Menjadi Guru di Kerasnya Sepakbola Inggris

Barcelona's coach Pep Guardiola (R) welcomes Arsenal's French coach Arsène Wenger (L) before the Champions League round of 16 second leg football match FC Barcelona vs Arsenal CF on March 8, 2011 at Camp Nou stadium in Barcelona. AFP PHOTO / LLUIS GENE (Photo credit should read LLUIS GENE/AFP/Getty Images)

Jika Anda seorang pelatih sepakbola atau ingin menjadi pelatih tim senior, maka salah satu yang perlu dijawab pertama-tama, akan menjadi seorang guru atau manajer kah Anda?

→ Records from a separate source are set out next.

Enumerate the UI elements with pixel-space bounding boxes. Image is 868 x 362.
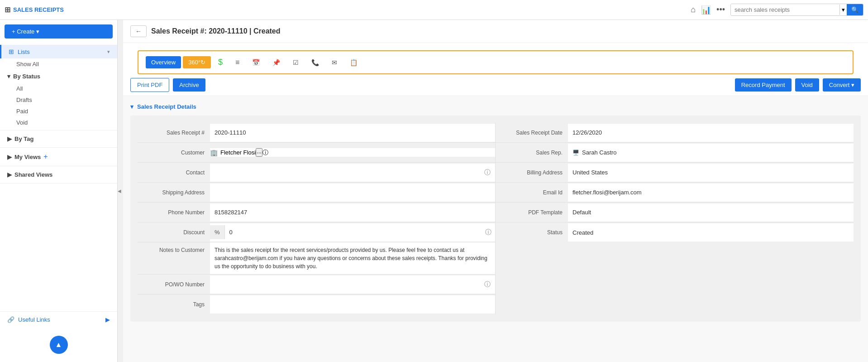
by-status-chevron: ▾ xyxy=(7,73,10,80)
tab-bar-wrapper: Overview 360°↻ $ ≡ 📅 📌 xyxy=(123,43,868,74)
lists-label: Lists xyxy=(18,48,30,55)
value-billing-address: United States xyxy=(568,164,854,182)
search-submit-button[interactable]: 🔍 xyxy=(847,4,863,15)
tab-360[interactable]: 360°↻ xyxy=(183,56,211,68)
sidebar-shared-views[interactable]: ▶ Shared Views xyxy=(0,168,117,181)
field-customer: Customer 🏢 Fletcher Flosi ··· ⓘ xyxy=(138,143,495,163)
chart-button[interactable]: 📊 xyxy=(701,5,711,15)
sidebar-my-views[interactable]: ▶ My Views + xyxy=(0,150,117,164)
label-phone-number: Phone Number xyxy=(138,209,210,216)
add-my-view-button[interactable]: + xyxy=(43,153,48,161)
void-button[interactable]: Void xyxy=(795,78,819,92)
sidebar-by-tag[interactable]: ▶ By Tag xyxy=(0,132,117,145)
section-header[interactable]: ▾ Sales Receipt Details xyxy=(130,103,861,110)
customer-info-icon[interactable]: ⓘ xyxy=(262,149,268,157)
more-button[interactable]: ••• xyxy=(716,5,725,14)
label-sales-rep: Sales Rep. xyxy=(496,150,568,156)
value-sales-rep: 🖥️ Sarah Castro xyxy=(568,144,854,162)
value-tags[interactable] xyxy=(210,295,495,314)
tab-check-icon: ☑ xyxy=(293,59,299,66)
label-billing-address: Billing Address xyxy=(496,169,568,176)
field-email-id: Email Id fletcher.flosi@berijam.com xyxy=(496,183,854,203)
section-title: Sales Receipt Details xyxy=(137,103,196,110)
sidebar-bottom: 🔗 Useful Links ▶ ▲ xyxy=(0,311,117,362)
field-sales-rep: Sales Rep. 🖥️ Sarah Castro xyxy=(496,143,854,163)
create-button[interactable]: + Create ▾ xyxy=(5,24,113,39)
label-notes: Notes to Customer xyxy=(138,242,210,253)
sidebar-by-status[interactable]: ▾ By Status xyxy=(0,70,117,83)
sidebar-status-void[interactable]: Void xyxy=(0,117,117,128)
tab-phone[interactable]: 📞 xyxy=(306,56,324,69)
tab-pin-icon: 📌 xyxy=(272,59,280,66)
field-pdf-template: PDF Template Default xyxy=(496,203,854,222)
sidebar-status-drafts[interactable]: Drafts xyxy=(0,94,117,106)
field-powo-number: PO/WO Number ⓘ xyxy=(138,275,495,294)
app-title-area: ⊞ SALES RECEIPTS xyxy=(5,5,64,14)
tab-overview[interactable]: Overview xyxy=(146,56,181,68)
grid-icon: ⊞ xyxy=(5,5,10,14)
shared-views-chevron: ▶ xyxy=(7,171,12,178)
label-receipt-date: Sales Receipt Date xyxy=(496,130,568,136)
tab-calendar[interactable]: 📅 xyxy=(247,56,265,69)
value-notes[interactable]: This is the sales receipt for the recent… xyxy=(210,242,495,274)
sidebar-collapse-button[interactable]: ▲ xyxy=(50,336,68,354)
app-title: SALES RECEIPTS xyxy=(13,6,64,13)
label-sales-receipt-num: Sales Receipt # xyxy=(138,130,210,136)
contact-info-icon[interactable]: ⓘ xyxy=(484,169,491,177)
search-dropdown-button[interactable]: ▾ xyxy=(839,5,847,15)
lists-icon: ⊞ xyxy=(9,48,14,55)
sidebar-item-lists[interactable]: ⊞ Lists ▾ xyxy=(0,45,117,58)
content-area: ← Sales Receipt #: 2020-11110 | Created … xyxy=(123,20,868,362)
my-views-chevron: ▶ xyxy=(7,154,12,160)
value-contact[interactable]: ⓘ xyxy=(210,164,495,182)
form-right-col: Sales Receipt Date 12/26/2020 Sales Rep.… xyxy=(496,123,854,314)
customer-link[interactable]: Fletcher Flosi xyxy=(220,149,256,156)
by-tag-chevron: ▶ xyxy=(7,135,12,142)
back-button[interactable]: ← xyxy=(130,25,147,37)
label-tags: Tags xyxy=(138,301,210,308)
home-button[interactable]: ⌂ xyxy=(691,5,696,14)
label-contact: Contact xyxy=(138,169,210,176)
content-wrapper: ◀ ← Sales Receipt #: 2020-11110 | Create… xyxy=(118,20,868,362)
print-pdf-button[interactable]: Print PDF xyxy=(130,78,169,92)
tab-dollar[interactable]: $ xyxy=(213,55,228,70)
section-chevron: ▾ xyxy=(130,103,134,110)
tab-bar: Overview 360°↻ $ ≡ 📅 📌 xyxy=(138,50,854,74)
field-sales-receipt-num: Sales Receipt # 2020-11110 xyxy=(138,123,495,143)
value-email-id: fletcher.flosi@berijam.com xyxy=(568,183,854,202)
sidebar-status-all[interactable]: All xyxy=(0,83,117,94)
sidebar-status-paid[interactable]: Paid xyxy=(0,106,117,117)
customer-dots-button[interactable]: ··· xyxy=(256,148,262,157)
label-powo-number: PO/WO Number xyxy=(138,281,210,288)
sidebar-show-all[interactable]: Show All xyxy=(0,58,117,70)
tab-calendar-icon: 📅 xyxy=(252,59,260,66)
value-customer-group: 🏢 Fletcher Flosi ··· ⓘ xyxy=(210,148,495,157)
search-input[interactable] xyxy=(731,4,839,15)
sidebar-my-views-section: ▶ My Views + xyxy=(0,148,117,166)
value-shipping-address[interactable] xyxy=(210,183,495,202)
top-nav-icons: ⌂ 📊 ••• ▾ 🔍 xyxy=(691,4,863,16)
tab-pin[interactable]: 📌 xyxy=(267,56,286,69)
tab-email[interactable]: ✉ xyxy=(326,56,343,69)
tab-phone-icon: 📞 xyxy=(311,59,319,66)
discount-info-icon[interactable]: ⓘ xyxy=(485,228,495,237)
sidebar-collapse-handle[interactable]: ◀ xyxy=(118,20,123,362)
powo-info-icon[interactable]: ⓘ xyxy=(484,280,491,289)
field-status: Status Created xyxy=(496,222,854,242)
value-receipt-date: 12/26/2020 xyxy=(568,124,854,142)
value-pdf-template: Default xyxy=(568,203,854,222)
collapse-handle-icon: ◀ xyxy=(118,188,121,193)
archive-button[interactable]: Archive xyxy=(173,78,205,92)
sidebar-by-tag-section: ▶ By Tag xyxy=(0,130,117,148)
tab-list[interactable]: ≡ xyxy=(230,56,245,69)
record-payment-button[interactable]: Record Payment xyxy=(735,78,792,92)
tab-notes-icon: 📋 xyxy=(350,59,358,66)
value-powo-number[interactable]: ⓘ xyxy=(210,275,495,294)
convert-button[interactable]: Convert ▾ xyxy=(823,78,861,92)
field-billing-address: Billing Address United States xyxy=(496,163,854,183)
tab-notes[interactable]: 📋 xyxy=(344,56,363,69)
tab-check[interactable]: ☑ xyxy=(287,56,304,69)
field-shipping-address: Shipping Address xyxy=(138,183,495,203)
action-bar: Print PDF Archive Record Payment Void Co… xyxy=(123,74,868,96)
sidebar-useful-links[interactable]: 🔗 Useful Links ▶ xyxy=(0,311,117,328)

Seorang guru akan sabar melatih muridnya. Dari yang kemampuannya biasa-biasa saja menjadi bagus. Dari yang bagus bisa menjadi world class. Tapi, untuk melakukan itu semua, maka Anda butuh waktu dan ketelatenan yang amat sangat.

Satu lagi yang perlu diingat, bahwa tak semua yang dilakukan akan berhasil. Tak semua potensi murid bisa maksimal dieksplorasi. Ancaman kegagalan begitu besar adanya.

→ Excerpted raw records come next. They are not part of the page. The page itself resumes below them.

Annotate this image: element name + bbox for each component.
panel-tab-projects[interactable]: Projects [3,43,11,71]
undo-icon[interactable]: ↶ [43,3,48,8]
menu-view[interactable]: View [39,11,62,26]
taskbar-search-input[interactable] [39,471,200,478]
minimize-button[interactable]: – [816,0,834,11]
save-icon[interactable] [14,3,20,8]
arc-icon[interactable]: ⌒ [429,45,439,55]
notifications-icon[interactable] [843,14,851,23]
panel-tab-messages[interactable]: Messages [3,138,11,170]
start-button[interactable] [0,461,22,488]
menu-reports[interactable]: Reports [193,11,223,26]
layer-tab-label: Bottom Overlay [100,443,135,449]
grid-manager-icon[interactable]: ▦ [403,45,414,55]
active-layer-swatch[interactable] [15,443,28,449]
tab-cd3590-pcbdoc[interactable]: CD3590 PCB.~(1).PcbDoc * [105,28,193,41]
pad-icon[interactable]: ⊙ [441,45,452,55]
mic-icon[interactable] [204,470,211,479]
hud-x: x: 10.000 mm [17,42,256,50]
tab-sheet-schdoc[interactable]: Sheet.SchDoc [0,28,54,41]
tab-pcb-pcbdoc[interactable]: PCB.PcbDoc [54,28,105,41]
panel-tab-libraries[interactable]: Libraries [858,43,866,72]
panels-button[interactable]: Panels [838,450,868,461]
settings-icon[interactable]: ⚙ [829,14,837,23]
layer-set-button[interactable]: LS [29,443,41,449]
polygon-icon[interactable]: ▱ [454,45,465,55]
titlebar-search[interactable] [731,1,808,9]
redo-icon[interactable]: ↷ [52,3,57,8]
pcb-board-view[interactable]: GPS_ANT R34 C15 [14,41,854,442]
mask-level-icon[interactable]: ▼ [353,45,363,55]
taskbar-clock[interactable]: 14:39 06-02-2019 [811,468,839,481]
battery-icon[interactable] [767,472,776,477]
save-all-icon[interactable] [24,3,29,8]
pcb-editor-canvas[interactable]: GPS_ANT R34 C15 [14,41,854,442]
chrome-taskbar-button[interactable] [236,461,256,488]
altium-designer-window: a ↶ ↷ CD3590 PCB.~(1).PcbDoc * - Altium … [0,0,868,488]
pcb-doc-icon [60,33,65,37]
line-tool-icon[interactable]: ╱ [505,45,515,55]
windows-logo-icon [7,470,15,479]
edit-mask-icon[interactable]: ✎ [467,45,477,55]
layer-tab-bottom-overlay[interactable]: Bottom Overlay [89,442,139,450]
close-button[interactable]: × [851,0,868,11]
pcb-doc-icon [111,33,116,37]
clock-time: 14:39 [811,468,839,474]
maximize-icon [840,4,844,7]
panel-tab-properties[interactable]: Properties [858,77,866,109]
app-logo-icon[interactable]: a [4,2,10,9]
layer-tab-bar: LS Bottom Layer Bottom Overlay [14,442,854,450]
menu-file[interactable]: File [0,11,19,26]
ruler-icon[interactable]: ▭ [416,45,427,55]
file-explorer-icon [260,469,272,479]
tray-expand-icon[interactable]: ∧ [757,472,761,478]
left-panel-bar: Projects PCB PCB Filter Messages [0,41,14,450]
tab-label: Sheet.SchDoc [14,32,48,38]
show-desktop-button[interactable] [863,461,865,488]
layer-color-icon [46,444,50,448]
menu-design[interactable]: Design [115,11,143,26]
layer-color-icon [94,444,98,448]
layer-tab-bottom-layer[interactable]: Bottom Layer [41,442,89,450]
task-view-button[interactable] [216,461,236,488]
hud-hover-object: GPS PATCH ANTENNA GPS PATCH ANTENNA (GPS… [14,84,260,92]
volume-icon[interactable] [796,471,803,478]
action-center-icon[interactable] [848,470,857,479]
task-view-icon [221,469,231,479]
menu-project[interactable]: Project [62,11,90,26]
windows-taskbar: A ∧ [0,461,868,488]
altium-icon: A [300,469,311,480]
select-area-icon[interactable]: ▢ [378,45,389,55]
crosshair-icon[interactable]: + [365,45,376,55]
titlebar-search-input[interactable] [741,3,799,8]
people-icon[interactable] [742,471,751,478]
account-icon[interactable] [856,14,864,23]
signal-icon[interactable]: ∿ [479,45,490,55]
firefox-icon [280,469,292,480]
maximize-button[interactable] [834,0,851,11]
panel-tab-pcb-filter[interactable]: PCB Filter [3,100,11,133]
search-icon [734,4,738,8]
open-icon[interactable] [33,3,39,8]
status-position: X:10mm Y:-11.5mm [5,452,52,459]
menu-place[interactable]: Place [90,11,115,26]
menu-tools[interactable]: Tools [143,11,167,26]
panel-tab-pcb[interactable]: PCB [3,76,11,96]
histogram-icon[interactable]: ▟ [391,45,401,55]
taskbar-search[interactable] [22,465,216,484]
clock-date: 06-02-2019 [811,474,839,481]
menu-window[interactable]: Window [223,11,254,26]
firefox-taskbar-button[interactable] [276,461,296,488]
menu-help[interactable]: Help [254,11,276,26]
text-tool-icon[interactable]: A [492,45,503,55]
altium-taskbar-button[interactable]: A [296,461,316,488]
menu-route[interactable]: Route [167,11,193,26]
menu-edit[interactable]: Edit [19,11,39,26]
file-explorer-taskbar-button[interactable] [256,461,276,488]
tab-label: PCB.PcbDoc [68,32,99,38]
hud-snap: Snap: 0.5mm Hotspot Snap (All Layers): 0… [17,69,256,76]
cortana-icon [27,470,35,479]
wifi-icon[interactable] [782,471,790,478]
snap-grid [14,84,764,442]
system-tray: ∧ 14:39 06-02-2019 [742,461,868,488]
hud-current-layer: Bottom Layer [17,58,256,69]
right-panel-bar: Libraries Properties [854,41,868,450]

Sementara seorang manajer, dia sadar betul bahwa dia tak punya banyak waktu. Dia meramu apa yang ada. Tidak memaksakan filosofinya. Bersedia beradaptasi dengan keadaan dan memaksimalkan kemampuan pemain yang tersedia.

Sederet pelatih hebat yang kita dengar namanya hari-hari ini bisa jadi adalah representasi seorang guru atau manajer yang baik. Arsene Wenger adalah pelatih dan juga seorang guru. Itu kenapa dia lebih suka membeli pemain muda setengah jadi, lalu mendidiknya dengan penuh kesabaran.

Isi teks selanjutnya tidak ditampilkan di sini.